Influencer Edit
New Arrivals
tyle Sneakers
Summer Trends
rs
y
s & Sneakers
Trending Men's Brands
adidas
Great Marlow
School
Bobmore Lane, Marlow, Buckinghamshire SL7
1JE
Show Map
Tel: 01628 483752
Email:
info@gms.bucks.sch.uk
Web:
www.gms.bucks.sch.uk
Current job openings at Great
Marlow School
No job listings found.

++++++

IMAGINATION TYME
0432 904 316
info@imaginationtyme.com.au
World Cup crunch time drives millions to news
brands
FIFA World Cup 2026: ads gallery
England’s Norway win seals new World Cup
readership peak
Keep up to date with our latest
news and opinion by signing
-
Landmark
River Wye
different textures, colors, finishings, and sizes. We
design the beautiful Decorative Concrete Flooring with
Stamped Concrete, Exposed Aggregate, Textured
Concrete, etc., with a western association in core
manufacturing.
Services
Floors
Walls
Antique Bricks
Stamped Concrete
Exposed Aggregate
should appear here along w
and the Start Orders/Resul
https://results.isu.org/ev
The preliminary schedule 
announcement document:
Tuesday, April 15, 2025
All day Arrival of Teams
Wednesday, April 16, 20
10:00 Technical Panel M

++++++

> [PROBLEM DESCRIPTION]: All that belongs in the answer is the run of lines above from the line containing "Influencer Edit" through the line containing "No job listings found.", exactly as written.

> [SOLUTION FOR THIS TASK]:
Influencer Edit
New Arrivals
tyle Sneakers
Summer Trends
rs
y
s & Sneakers
Trending Men's Brands
adidas
Great Marlow
School
Bobmore Lane, Marlow, Buckinghamshire SL7
1JE
Show Map
Tel: 01628 483752
Email:
info@gms.bucks.sch.uk
Web:
www.gms.bucks.sch.uk
Current job openings at Great
Marlow School
No job listings found.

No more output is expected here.